-- Material for this exercise follows --

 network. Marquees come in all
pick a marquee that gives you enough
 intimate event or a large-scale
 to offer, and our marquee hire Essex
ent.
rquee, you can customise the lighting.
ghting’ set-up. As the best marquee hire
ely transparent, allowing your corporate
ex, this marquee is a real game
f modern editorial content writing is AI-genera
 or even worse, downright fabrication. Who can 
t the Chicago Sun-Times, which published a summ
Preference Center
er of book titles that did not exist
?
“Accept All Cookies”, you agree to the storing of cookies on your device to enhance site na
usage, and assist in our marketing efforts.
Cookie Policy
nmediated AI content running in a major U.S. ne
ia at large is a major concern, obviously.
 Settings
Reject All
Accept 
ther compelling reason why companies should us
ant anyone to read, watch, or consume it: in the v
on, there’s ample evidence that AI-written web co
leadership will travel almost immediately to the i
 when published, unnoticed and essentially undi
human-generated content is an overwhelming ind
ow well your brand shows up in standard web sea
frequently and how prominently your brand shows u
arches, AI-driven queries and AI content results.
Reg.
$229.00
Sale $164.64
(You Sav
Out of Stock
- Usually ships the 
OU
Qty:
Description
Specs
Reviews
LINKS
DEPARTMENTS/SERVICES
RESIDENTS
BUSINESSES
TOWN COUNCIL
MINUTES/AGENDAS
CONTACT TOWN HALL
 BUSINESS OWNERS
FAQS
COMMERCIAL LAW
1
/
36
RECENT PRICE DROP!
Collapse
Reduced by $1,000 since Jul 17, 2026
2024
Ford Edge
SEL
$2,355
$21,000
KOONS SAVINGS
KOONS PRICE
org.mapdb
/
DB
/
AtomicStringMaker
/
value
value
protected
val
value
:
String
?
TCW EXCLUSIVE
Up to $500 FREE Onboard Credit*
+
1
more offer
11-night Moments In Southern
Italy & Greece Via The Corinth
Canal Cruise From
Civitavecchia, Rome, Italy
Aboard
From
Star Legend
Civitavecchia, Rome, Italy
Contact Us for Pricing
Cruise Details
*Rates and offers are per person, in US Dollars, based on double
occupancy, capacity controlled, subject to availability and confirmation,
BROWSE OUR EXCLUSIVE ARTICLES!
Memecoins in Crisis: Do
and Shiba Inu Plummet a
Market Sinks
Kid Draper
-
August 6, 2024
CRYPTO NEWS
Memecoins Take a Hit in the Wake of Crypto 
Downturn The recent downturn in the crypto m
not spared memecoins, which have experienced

-- Material for this exercise concluded --
-- Material for this exercise follows --

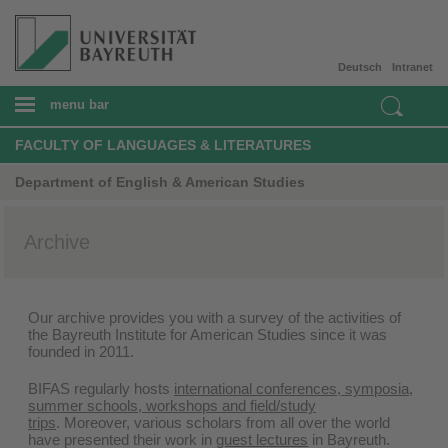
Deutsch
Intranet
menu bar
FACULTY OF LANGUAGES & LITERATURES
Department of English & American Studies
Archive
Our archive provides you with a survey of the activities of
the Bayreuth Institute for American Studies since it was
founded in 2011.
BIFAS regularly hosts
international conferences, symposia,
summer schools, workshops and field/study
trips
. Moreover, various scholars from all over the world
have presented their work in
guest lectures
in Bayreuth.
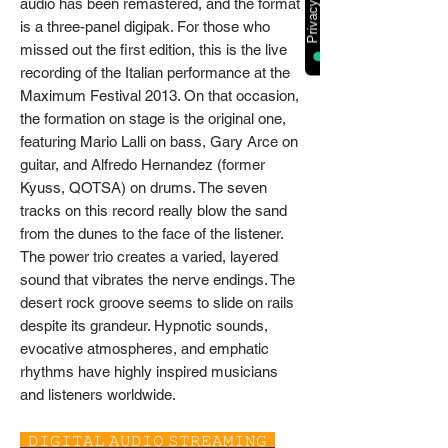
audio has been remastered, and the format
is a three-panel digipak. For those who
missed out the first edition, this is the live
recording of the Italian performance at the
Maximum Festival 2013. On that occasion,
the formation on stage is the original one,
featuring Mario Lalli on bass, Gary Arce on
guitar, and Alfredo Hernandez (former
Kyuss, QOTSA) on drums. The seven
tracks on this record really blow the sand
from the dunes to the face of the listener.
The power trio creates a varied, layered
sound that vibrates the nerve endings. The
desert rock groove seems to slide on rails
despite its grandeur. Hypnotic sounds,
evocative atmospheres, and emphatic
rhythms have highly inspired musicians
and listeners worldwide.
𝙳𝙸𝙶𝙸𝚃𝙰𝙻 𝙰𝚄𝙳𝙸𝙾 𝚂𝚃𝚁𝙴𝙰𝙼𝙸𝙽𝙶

-- Material for this exercise concluded --
-- Material for this exercise follows --

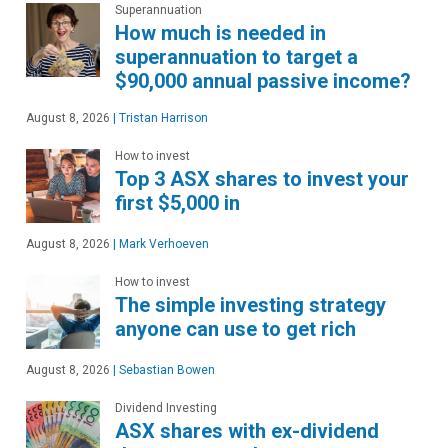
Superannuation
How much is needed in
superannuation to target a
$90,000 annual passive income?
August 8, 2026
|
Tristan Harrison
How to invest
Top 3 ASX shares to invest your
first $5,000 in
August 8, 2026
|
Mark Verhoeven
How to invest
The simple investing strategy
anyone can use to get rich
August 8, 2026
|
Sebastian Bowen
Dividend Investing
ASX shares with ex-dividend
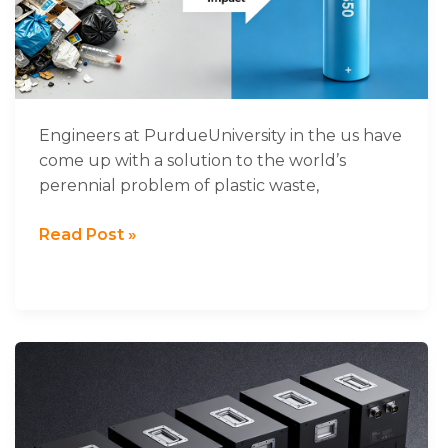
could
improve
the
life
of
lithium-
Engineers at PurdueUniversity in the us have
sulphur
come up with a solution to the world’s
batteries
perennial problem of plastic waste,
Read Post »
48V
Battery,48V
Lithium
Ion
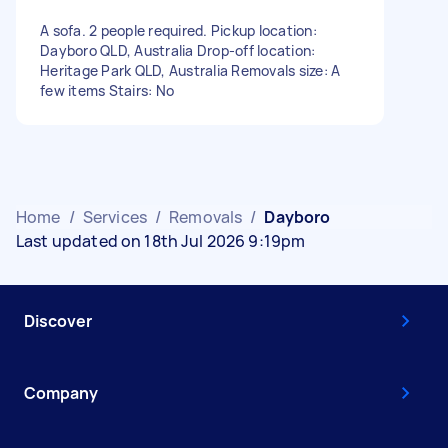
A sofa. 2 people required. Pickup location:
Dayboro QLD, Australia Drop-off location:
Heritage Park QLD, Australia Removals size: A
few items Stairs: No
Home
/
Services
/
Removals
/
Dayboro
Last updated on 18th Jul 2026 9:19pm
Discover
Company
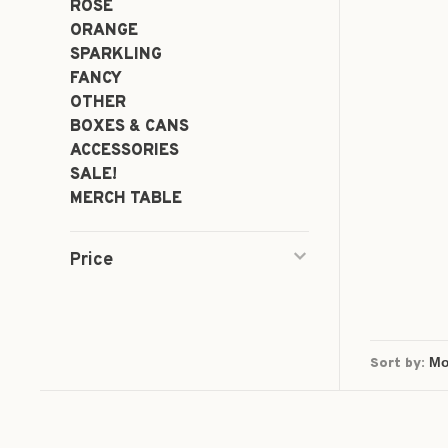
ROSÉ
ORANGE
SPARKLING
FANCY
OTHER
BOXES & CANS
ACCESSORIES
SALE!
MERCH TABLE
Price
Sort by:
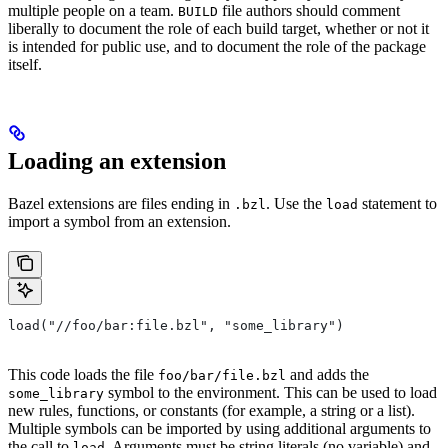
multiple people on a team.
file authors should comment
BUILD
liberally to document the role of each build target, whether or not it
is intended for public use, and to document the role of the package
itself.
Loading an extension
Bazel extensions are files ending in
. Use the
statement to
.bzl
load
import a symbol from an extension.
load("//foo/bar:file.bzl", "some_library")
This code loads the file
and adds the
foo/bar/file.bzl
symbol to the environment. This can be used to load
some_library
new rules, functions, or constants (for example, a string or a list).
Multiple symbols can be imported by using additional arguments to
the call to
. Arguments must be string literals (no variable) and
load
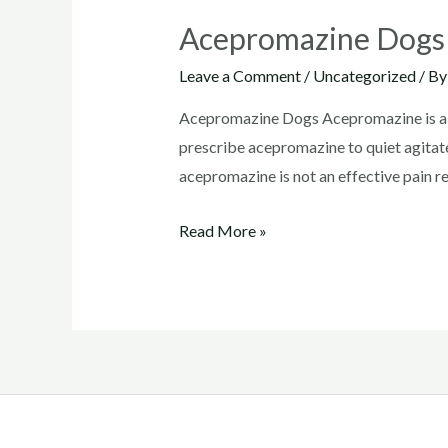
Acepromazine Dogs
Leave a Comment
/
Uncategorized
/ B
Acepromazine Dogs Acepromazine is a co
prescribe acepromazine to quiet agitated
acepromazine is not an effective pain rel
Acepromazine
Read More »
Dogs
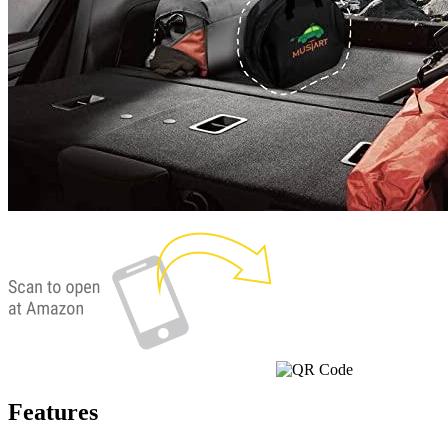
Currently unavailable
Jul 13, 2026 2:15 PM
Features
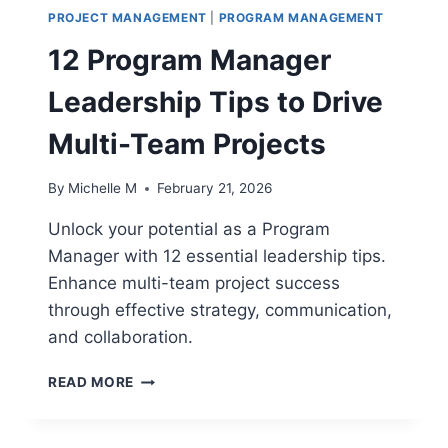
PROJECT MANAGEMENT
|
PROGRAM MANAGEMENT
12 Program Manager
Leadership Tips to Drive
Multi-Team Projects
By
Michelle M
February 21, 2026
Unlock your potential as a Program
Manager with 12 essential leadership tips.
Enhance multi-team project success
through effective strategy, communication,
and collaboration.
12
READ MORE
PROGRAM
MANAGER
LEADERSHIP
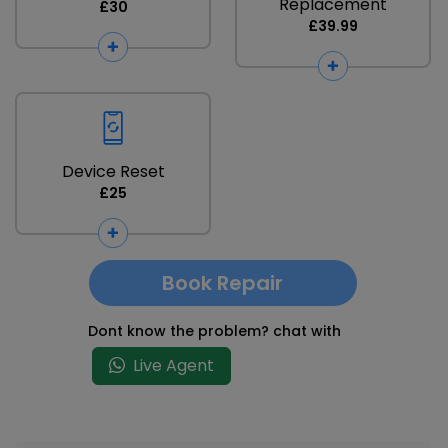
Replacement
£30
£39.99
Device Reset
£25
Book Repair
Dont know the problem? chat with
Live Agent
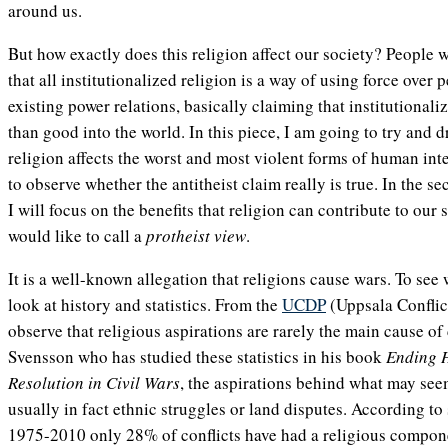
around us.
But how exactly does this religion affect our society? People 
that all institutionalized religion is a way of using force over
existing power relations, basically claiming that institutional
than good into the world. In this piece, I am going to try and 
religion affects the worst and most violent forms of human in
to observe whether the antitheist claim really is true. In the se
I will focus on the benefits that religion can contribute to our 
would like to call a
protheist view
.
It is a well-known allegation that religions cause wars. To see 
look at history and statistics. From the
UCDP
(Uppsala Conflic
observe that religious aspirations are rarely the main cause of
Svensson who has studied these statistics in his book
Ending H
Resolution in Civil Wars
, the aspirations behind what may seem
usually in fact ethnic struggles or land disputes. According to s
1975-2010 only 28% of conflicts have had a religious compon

-- Material for this exercise concluded --

● **Your assignment**
Reproduce only the lines above spanning from the line containing "desert rock groove seems to slide on rails" through the line containing "𝙳𝙸𝙶𝙸𝚃𝙰𝙻 𝙰𝚄𝙳𝙸𝙾 𝚂𝚃𝚁𝙴𝙰𝙼𝙸𝙽𝙶", word for word.

● **Solution for this exercise**
desert rock groove seems to slide on rails
despite its grandeur. Hypnotic sounds,
evocative atmospheres, and emphatic
rhythms have highly inspired musicians
and listeners worldwide.
𝙳𝙸𝙶𝙸𝚃𝙰𝙻 𝙰𝚄𝙳𝙸𝙾 𝚂𝚃𝚁𝙴𝙰𝙼𝙸𝙽𝙶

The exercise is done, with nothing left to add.